What to produce: Return the data word for word. Pictures are to be omitted.

Input for this task:

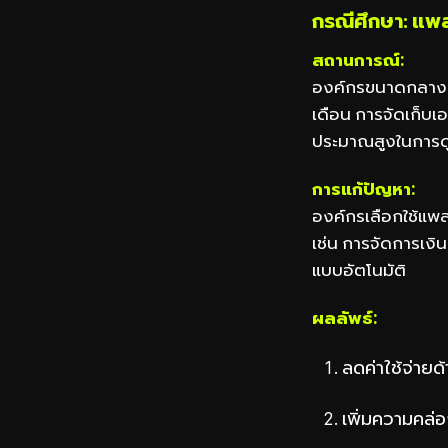
กรณีศึกษา: แพล
สถานการณ์:
องค์กรขนาดกลางที
เดือน การจัดเก็บ
ประมาณสูงในการด
การแก้ปัญหา:
องค์กรเลือกใช้แพ
เช่น การจัดการเง
แบบอัตโนมัติ
ผลลัพธ์:
ลดค่าใช้จ่ายด
เพิ่มความคล่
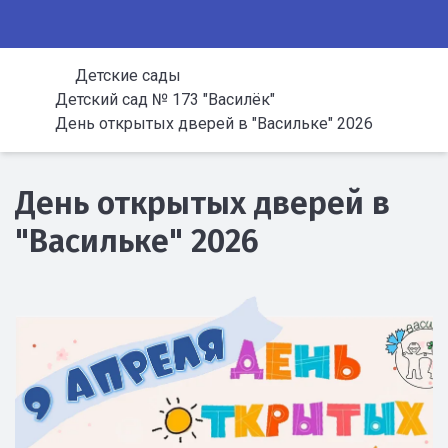
Детские сады
Детский сад № 173 "Василёк"
День открытых дверей в "Васильке" 2026
День открытых дверей в
"Васильке" 2026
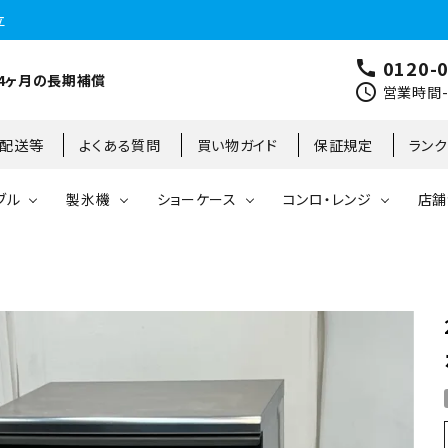
立
0120-
call
4ヶ月の長期補償
schedule
営業時間-9
･配送等
よくある質問
買い物ガイド
保証規定
ラン
ブル
製氷機
ショーケース
コンロ・レンジ
店舗
コールドテーブル
縦型冷凍庫
台下冷凍庫
35kg
リーチインタイプ
ガステーブル
大阪店
製氷機
縦型冷凍冷蔵庫
台下冷凍冷蔵庫
45kg
オープンショーケース
ガスレンジ
東京町田店
対面ショーケース
75kg
ホットショーケース
ネタケース
85kg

Result of this exercise:
กรณีศึกษา: แพล
สถานการณ์:
องค์กรขนาดกลางที
เดือน การจัดเก็บ
ประมาณสูงในการด
การแก้ปัญหา:
องค์กรเลือกใช้แพ
เช่น การจัดการเง
แบบอัตโนมัติ
ผลลัพธ์:
ลดค่าใช้จ่ายด
เพิ่มความคล่
Детские сады
Детский сад № 173 "Василёк"
День открытых дверей в "Васильке" 2026
День открытых дверей в
"Васильке" 2026
立
0120-
call
4ヶ月の長期補償
schedule
営業時間-9
･配送等
よくある質問
買い物ガイド
保証規定
ラン
ブル
製氷機
ショーケース
コンロ・レンジ
店舗
コールドテーブル
縦型冷凍庫
台下冷凍庫
35kg
リーチインタイプ
ガステーブル
大阪店
製氷機
縦型冷凍冷蔵庫
台下冷凍冷蔵庫
45kg
オープンショーケース
ガスレンジ
東京町田店
対面ショーケース
75kg
ホットショーケース
ネタケース
85kg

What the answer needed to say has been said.